Johannes Rogalla von Bieberstein
Zur Geschichte
der Verschwörungstheorien
In der Zeitschriftendatenbank „Jade“ bin ich kürzlich auf diesen 1997 im „Materialdienst der Europäischen Zentralstelle für Weltanschauungsfragen“ publizierten Artikel gestoßen: „Paranoia als Programm. Verschwörungstheorien haben Hochkonjunktur“.1 Von dieser Konjunktur profitieren auch wir. So habe ich gleich Michael Hagemeister im Mai 1999 auf der vom Deutschen Historischen Institut Warschau veranstalteten Tagung über „Verschwörungstheorien“2 gesprochen und treffe ihn heute hier im schönen Innsbruck wieder, auf einer dem gleichen Thema gewidmeten, allerdings thematisch wesentlich enger gefaßten Tagung.
Ohne daß ich auf diese Konjunktur näher eingehen möchte, sei hier doch angemerkt, daß sie auch manch unseriöse, primär der Unterhaltung, dem Kommerz oder aber auch der Verbreitung dubioser Vorstellungen dienende Publikationen hervorbringt. So heißt es denn ja in dem 1998 erschienenen Buch: Wer steckt dahinter? Die 99 wichtigsten Verschwörungstheorien: „Überall kursieren Verschwörungstheorien und zu jedem Mist“.3
Unseren Forschungen legen wir nicht den weiten, ja uferlosen Verschwörungsbegriff zugrunde, der – so das amerikanische Recht – „eine Verbindung beinhaltet „von zwei oder mehrereren Personen zu dem Zweck, eine illegale oder verbrecherische Tat zu verüben“. Bei den vermeintlichen Verschwörungen, welche hier zu diskutieren sind, handelt es sich also nicht um kriminelle und auch nicht um lokale Verschwörungen. Vielmehr um – wie Daniel Pipes in seinem Buch Verschwörung. Faszination und Macht des Geheimen schreibt – eine „Weltverschwörung“.4 Diese zeichnet sich dadurch aus, daß im Verborgenen agierende Konspiratoren ein umfassendes politisch-ideologisches Konzept mit dunklen Machenschaften und somit unter Täuschung der Bevölkerung durchzusetzen suchen.
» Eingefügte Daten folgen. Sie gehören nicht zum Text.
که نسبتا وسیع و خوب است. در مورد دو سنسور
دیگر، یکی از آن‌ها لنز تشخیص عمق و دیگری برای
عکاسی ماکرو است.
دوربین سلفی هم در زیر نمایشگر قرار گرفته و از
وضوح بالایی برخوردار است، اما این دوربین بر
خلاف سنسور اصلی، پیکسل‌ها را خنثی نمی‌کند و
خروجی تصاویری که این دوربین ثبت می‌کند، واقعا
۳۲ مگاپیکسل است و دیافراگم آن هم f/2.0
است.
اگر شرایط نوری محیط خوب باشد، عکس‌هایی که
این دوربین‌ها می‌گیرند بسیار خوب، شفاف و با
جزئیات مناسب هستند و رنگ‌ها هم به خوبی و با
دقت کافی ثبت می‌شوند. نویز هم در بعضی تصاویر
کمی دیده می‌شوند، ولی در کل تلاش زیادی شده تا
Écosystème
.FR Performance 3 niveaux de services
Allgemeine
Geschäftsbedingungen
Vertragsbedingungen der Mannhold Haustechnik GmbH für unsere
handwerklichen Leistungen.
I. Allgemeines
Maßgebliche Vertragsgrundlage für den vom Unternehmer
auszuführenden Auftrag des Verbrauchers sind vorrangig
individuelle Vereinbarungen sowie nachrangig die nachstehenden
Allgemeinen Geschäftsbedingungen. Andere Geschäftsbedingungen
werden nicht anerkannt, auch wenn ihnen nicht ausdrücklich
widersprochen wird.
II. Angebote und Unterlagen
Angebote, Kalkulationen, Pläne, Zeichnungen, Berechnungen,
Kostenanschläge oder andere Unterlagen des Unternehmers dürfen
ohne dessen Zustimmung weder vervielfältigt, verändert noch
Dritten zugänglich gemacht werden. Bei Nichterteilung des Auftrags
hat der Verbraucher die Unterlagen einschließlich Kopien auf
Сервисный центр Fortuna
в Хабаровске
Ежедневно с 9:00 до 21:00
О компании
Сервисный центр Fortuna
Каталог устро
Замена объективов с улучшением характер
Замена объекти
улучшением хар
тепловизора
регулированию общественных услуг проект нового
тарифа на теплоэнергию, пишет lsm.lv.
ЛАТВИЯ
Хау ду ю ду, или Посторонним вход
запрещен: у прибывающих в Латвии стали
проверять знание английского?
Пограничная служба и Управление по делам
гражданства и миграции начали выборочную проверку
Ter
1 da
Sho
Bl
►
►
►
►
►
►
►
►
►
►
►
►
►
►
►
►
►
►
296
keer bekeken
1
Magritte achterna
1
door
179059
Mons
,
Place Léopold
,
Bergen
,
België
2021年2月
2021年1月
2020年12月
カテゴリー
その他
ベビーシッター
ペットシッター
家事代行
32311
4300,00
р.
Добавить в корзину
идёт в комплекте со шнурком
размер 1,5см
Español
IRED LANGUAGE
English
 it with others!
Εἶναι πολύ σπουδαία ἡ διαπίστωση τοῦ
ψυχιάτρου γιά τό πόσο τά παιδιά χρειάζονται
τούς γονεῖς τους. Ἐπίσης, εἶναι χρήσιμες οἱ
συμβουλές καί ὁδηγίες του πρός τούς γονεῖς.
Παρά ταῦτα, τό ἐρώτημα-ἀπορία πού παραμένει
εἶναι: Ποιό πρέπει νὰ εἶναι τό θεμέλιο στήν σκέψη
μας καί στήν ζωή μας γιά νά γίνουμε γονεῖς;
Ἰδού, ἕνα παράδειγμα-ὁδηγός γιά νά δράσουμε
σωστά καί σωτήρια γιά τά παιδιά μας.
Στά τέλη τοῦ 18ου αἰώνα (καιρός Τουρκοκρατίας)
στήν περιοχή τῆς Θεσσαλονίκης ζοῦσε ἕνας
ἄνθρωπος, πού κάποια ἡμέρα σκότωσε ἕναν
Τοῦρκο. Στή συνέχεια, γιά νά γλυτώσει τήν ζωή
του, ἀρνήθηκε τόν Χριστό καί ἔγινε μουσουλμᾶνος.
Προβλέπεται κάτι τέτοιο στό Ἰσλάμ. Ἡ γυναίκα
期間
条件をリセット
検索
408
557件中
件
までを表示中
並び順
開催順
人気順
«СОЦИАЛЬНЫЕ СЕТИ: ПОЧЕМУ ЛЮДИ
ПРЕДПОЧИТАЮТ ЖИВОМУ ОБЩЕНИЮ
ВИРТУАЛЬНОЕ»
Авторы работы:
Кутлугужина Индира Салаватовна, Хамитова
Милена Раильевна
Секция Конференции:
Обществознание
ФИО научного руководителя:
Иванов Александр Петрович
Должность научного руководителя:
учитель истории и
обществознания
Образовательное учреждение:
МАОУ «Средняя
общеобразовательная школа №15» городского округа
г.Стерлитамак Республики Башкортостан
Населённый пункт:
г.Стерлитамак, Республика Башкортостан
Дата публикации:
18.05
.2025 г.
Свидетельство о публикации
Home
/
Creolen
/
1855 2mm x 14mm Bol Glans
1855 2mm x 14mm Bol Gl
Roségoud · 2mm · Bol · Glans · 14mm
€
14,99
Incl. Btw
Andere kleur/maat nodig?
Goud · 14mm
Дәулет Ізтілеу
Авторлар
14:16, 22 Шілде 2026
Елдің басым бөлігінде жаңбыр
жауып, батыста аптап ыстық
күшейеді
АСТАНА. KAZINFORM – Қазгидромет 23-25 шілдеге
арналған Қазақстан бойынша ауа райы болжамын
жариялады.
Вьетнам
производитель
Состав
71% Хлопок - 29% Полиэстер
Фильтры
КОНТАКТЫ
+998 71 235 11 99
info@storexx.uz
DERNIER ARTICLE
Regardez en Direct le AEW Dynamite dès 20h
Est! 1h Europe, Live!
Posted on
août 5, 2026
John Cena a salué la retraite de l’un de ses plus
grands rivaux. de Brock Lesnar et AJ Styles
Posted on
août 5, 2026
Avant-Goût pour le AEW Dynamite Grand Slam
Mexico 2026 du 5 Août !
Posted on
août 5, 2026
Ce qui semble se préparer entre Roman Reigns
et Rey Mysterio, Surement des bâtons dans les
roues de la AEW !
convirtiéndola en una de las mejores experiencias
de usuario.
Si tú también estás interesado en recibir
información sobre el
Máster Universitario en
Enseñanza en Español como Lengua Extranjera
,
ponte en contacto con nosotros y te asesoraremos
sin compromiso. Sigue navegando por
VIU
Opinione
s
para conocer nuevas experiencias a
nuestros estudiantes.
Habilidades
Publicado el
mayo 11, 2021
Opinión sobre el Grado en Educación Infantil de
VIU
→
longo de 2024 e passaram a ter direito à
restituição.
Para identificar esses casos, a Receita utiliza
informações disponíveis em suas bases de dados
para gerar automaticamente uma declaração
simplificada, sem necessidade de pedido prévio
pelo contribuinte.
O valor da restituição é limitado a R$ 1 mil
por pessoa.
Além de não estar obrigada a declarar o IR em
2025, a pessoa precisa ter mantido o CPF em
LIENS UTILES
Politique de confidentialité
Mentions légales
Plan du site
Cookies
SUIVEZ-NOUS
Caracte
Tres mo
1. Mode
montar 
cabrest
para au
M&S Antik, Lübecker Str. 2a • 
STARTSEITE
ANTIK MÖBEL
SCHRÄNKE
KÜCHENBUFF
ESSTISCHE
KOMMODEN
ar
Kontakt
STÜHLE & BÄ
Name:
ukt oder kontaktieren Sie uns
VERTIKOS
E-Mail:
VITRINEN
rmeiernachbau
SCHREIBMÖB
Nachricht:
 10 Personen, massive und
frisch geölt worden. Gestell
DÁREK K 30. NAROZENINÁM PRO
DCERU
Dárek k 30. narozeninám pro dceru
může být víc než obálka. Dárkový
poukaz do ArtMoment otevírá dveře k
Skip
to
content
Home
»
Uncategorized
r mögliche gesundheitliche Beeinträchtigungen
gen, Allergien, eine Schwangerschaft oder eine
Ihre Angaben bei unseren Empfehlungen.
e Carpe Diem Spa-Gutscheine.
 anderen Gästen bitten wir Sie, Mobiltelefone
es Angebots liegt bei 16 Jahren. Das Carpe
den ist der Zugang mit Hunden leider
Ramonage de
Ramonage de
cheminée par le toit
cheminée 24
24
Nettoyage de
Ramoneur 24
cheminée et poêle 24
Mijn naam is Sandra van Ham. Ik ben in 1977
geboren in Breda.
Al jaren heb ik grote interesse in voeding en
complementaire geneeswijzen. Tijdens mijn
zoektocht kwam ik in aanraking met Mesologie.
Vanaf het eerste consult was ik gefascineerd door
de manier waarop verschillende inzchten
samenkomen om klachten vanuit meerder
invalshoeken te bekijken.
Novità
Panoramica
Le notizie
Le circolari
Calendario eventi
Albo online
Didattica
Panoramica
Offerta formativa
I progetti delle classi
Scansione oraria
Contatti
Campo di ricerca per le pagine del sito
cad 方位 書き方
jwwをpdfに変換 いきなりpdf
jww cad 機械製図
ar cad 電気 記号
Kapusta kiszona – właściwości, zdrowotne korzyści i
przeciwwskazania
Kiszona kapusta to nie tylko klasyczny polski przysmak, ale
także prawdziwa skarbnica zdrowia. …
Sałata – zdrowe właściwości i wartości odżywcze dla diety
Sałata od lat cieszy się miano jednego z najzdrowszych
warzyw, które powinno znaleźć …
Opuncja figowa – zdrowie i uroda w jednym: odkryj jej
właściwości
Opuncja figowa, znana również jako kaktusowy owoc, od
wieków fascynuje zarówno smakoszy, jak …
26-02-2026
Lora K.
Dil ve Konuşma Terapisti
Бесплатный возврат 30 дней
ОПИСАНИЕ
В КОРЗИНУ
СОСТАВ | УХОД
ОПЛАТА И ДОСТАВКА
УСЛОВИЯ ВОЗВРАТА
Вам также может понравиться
Der Ausgangspunkt unseres Forschungsinteresses ist die in Reaktion auf Aufklärung und Französische Revolution entwickelte Verschwörerthese.5 Sie ist im 19. und 20. Jahrhundert fortgeschrieben und weiterentwickelt worden, d.h. an die veränderten politisch-historischen Rahmenbedingungen angepaßt worden. Dabei ist die Verschwörerthese säkularisiert und radikalisiert worden. Hierbei ist es es zu einer Verschiebung der angeprangerten und stigmatisierten Subjekte der Verschwörung, also von den Philosophen/Freidenkern zu den Freimaurern und Juden gekommen. Die Kombination des antisemitischen mit dem antimasonischen, speziell jedoch dem antikommunistischen Feindbild, welches zu der Vorstellung von einem „jüdischen Bolschewismus“ bzw.der „Judokomuna“ verdichtet worden ist, ist in verhängnisvoller, ja mörderischer Weise geschichtsmächtig geworden.6
Der Vollständigkeit halber sei eingeschoben, daß es neben antirevolutionären und antiliberalen, „rechten“ Verschwörertheorien auch sich fortschrittlich gerierende gegeben hat und noch gibt. So wurde von einigen Aufklärern im letzten Drittel des 18. Jahrhunderts die Vorstellung von einer das Licht der Aufklärung verdunkelnden reaktionären „exjesuitischen“ Verschwörung verbreitet. Daniel Pipes und andere haben darauf verwiesen, daß Kommunisten vielfach in paranoider Weise an eine gegen sie gerichtete weltweite Verschwörung geglaubt haben. Dabei ist dem „Kapital“ als vermeintliche Verschwörungsagentur eine Schlüsselrolle zugefallen. Diese Verschwörungsthese, die so weit geht, Adolf Hitler und Adolf Eichmann als Agenten des Kapitals hinzustellen,7 ist noch nicht systematisch erforscht worden. Sie hat mit der antirevolutionären gemein, daß es sich dabei gleichfalls um ein umfassendes und zwar marxistisches „Welterklärungsmodell“ handelt.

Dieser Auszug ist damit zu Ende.